Would you reproduce the whole listing exactly, minus its images?
DATA SEGMENT Start Marker
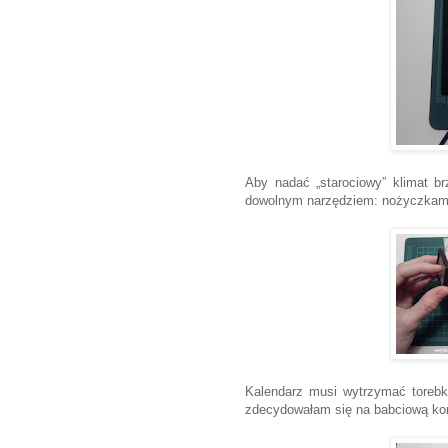
Aby nadać „starociowy” klimat br
dowolnym narzędziem: nożyczkami
Kalendarz musi wytrzymać torebk
zdecydowałam się na babciową kor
DATA SEGMENT End Marker
* TASK RESULT:
Aby nadać „starociowy” klimat br
dowolnym narzędziem: nożyczkami
Kalendarz musi wytrzymać torebk
zdecydowałam się na babciową kor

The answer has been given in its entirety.